Despite gloomy predictions, BRICS made good on its 2012 promise at the Delhi summit to create new financial institutions, establishing the New Development Bank (NDB) and the Contingent Reserve Arrangement (CRA) in 2014. The NDB is the first bank founded by developing countries. Although recent, it has been able to establish partnerships with other development banks, such as the Asian Infrastructure Investment Bank and the World Bank, and is attempting to innovate by marketing itself as more attractive to developing countries than Western banks.
For example, the NDB offers policies like lending in local currency, which protects the borrowing country from the stronger U.S. dollar, and allows borrowing countries to set the standards for environmental and social compliance rather than having such standards imposed on them. The CRA, with capital of more than $100 billion, is meant to help members withstand any short-term balance-of-payment pressures.
This is not to say BRICS is infallible—particularly given border tension escalations between China and India and those two countries' disagreements on the Belt and Road Initiative in South Asia.
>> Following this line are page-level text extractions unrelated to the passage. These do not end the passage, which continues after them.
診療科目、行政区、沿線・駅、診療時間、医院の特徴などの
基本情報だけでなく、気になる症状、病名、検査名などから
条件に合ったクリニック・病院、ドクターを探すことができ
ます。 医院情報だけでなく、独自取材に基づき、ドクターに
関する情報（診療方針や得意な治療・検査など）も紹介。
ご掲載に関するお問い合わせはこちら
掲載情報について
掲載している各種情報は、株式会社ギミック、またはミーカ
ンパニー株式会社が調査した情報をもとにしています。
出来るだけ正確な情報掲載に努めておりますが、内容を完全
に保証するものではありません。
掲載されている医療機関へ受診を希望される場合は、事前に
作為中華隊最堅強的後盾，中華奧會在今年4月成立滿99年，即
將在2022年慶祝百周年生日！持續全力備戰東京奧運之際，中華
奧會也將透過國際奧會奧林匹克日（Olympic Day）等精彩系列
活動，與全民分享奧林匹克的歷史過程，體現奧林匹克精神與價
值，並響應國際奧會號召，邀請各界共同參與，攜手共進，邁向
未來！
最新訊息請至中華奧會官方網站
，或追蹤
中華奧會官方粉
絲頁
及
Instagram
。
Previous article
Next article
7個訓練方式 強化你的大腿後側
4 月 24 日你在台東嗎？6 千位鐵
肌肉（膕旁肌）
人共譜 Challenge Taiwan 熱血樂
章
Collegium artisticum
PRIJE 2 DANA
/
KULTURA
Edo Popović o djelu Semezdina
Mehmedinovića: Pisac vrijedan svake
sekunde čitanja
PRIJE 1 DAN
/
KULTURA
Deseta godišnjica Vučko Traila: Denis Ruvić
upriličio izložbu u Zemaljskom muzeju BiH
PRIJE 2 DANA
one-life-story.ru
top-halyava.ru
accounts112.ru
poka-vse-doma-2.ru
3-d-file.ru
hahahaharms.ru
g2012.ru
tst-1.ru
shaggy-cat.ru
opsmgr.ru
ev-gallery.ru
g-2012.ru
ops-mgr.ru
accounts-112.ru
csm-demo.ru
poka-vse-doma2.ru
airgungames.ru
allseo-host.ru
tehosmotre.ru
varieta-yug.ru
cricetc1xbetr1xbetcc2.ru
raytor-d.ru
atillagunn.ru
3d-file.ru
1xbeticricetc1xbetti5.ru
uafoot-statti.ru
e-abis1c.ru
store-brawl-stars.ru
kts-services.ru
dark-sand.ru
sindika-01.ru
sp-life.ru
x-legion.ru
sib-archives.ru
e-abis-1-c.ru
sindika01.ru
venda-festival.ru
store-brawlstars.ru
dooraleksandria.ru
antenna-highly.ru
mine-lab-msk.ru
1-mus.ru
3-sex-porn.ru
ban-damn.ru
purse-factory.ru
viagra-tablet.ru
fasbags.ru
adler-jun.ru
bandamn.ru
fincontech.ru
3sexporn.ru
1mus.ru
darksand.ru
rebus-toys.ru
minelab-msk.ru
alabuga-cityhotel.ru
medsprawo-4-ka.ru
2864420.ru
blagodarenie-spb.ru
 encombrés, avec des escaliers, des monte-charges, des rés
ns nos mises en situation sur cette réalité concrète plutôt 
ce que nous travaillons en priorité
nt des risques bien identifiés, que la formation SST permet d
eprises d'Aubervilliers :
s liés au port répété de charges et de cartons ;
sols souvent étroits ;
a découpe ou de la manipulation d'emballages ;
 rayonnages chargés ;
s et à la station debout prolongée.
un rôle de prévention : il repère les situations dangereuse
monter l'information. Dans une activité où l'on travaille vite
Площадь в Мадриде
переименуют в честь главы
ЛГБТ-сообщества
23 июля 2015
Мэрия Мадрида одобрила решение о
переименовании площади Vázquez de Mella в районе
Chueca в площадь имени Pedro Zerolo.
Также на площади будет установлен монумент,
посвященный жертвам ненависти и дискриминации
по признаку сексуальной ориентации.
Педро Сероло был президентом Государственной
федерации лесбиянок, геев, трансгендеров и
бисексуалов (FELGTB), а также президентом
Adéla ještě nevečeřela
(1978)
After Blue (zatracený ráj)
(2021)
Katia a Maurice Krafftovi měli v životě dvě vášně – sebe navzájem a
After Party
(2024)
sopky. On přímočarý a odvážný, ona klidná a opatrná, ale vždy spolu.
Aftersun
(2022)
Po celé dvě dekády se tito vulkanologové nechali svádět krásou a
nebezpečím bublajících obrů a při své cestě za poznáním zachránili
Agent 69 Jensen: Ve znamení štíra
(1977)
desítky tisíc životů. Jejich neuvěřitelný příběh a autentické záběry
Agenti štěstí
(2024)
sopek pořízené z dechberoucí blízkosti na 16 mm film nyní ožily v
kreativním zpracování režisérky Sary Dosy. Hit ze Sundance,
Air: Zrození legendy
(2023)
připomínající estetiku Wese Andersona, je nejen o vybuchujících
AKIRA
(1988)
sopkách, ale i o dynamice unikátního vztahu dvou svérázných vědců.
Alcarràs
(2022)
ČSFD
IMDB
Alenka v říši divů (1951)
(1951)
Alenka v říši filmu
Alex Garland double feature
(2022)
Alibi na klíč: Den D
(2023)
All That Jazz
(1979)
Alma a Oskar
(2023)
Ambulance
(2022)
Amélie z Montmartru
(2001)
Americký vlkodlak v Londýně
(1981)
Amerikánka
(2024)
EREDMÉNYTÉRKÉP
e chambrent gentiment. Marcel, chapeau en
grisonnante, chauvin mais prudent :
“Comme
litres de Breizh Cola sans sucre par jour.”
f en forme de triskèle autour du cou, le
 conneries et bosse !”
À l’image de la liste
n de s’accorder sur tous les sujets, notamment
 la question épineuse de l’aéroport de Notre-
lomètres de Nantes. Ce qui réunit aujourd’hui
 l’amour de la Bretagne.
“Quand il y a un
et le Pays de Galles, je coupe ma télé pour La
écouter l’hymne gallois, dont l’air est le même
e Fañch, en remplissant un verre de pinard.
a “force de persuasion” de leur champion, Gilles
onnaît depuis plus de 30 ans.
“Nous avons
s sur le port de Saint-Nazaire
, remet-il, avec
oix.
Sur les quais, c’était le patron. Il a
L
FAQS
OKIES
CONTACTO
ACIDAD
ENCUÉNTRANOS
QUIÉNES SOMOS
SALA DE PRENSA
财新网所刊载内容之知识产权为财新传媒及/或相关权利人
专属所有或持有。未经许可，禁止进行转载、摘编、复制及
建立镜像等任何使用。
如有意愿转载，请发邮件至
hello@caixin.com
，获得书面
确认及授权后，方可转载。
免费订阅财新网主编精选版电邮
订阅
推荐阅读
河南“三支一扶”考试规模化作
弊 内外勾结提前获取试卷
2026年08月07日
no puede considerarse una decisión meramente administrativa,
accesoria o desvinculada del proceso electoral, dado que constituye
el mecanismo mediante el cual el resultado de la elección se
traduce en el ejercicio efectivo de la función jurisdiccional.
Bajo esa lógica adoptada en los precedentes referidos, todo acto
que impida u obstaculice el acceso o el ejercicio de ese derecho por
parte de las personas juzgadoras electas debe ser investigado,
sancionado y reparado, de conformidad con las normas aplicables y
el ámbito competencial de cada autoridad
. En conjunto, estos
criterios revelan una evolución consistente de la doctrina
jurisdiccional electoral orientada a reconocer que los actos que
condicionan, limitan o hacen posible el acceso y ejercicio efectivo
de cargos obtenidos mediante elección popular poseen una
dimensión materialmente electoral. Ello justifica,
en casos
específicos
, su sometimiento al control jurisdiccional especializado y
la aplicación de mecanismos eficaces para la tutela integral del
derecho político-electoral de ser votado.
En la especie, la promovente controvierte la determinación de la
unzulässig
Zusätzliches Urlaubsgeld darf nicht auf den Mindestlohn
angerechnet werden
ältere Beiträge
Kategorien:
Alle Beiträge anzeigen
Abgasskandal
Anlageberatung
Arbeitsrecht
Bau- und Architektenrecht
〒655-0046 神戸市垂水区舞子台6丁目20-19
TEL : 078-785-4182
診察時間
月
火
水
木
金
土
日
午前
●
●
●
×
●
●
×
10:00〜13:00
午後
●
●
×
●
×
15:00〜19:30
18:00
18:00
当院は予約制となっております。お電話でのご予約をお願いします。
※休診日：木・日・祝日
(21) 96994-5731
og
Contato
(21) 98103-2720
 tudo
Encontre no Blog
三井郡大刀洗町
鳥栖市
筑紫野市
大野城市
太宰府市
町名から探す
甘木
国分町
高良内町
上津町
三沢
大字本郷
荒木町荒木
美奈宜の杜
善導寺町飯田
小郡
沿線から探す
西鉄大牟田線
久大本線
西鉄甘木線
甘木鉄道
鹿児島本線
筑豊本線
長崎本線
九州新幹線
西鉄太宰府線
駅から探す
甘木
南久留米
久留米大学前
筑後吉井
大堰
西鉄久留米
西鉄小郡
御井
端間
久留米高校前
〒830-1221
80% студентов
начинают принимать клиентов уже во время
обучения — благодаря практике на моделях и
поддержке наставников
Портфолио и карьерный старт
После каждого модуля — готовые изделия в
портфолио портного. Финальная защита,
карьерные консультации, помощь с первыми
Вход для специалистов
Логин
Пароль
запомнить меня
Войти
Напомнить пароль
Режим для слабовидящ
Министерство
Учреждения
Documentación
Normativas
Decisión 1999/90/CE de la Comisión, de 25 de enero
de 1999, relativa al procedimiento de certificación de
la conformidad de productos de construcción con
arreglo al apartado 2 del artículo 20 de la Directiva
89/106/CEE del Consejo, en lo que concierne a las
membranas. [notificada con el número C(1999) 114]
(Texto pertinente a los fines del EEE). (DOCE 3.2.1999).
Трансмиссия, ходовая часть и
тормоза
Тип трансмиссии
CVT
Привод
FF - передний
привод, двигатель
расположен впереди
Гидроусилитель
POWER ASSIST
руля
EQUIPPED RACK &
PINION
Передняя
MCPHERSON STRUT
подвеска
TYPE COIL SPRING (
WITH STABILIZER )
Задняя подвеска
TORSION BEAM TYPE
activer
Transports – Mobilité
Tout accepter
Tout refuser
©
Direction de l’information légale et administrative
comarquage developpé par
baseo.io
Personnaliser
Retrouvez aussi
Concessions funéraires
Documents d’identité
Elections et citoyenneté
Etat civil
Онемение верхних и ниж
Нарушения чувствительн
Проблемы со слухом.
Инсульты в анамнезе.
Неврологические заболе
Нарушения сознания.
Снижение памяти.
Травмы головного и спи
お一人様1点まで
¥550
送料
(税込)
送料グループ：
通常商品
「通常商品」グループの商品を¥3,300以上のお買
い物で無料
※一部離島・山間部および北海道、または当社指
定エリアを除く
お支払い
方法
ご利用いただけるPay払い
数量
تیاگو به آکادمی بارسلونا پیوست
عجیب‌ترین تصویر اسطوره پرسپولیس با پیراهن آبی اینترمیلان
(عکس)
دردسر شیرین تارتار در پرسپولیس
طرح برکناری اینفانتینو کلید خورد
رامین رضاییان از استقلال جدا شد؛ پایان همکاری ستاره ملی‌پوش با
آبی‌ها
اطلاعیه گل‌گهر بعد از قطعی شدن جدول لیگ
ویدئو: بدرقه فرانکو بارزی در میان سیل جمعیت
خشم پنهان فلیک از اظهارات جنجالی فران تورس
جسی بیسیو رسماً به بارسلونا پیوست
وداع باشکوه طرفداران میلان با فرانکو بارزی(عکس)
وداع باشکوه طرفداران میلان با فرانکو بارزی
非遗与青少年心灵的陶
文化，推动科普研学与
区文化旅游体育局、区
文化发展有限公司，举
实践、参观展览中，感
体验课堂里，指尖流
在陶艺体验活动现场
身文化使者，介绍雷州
Despite this, BRICS is likely to continue and flourish precisely because of broader geopolitical dynamics. The United States' strategy with respect to containing China has focused on security, whether through the Quadrilateral Security Dialogue, NATO, or the now so-called AUKUS deal. But China is focused on a long-term economics game through infrastructure, investment, and building
close networks with political elites in many developing countries (by providing, for example, professional training in different vocations as well as scholarships to students).
The BRICS agenda lines up with this strategy, and its members are unlikely to push back. As of this year, China has overtaken the United States as India's number one trading partner. Although India does not want a China-dominated order, it also does not want to openly ally with the United States against China. Russia has an excellent relationship with India and has grown closer to China. Brazil and South Africa have little to gain economically or politically by turning away from BRICS.
Nor is BRICS doomed by a mere dint to China's status as the dominant country any more than NATO is by the United States as the dominant country. For BRICS to lose significance, the United States would have to offer those members most suspicious of China—India and Brazil—attractive multilateral arrangements that would give them weight and due importance in global governance. Outside of this, there is little motivation for BRICS members to downgrade their commitments.
If U.S. President Joe Biden wants the United States to lead the
liberal international order again and stymie China's rise, he would do well to remember that international order is not a
monolithic entity but comprises different groupings of power that jockey for influence.
BRICS is one such grouping whose individual members carry far more significant weight in international politics than, say, many who have joined China's Belt and Road Initiative. And it offers members who are wary of a rising China the ability to keep an alternative path for cooperation with Beijing open. As such, the United States would be wise to pay closer attention to BRICS's trajectory.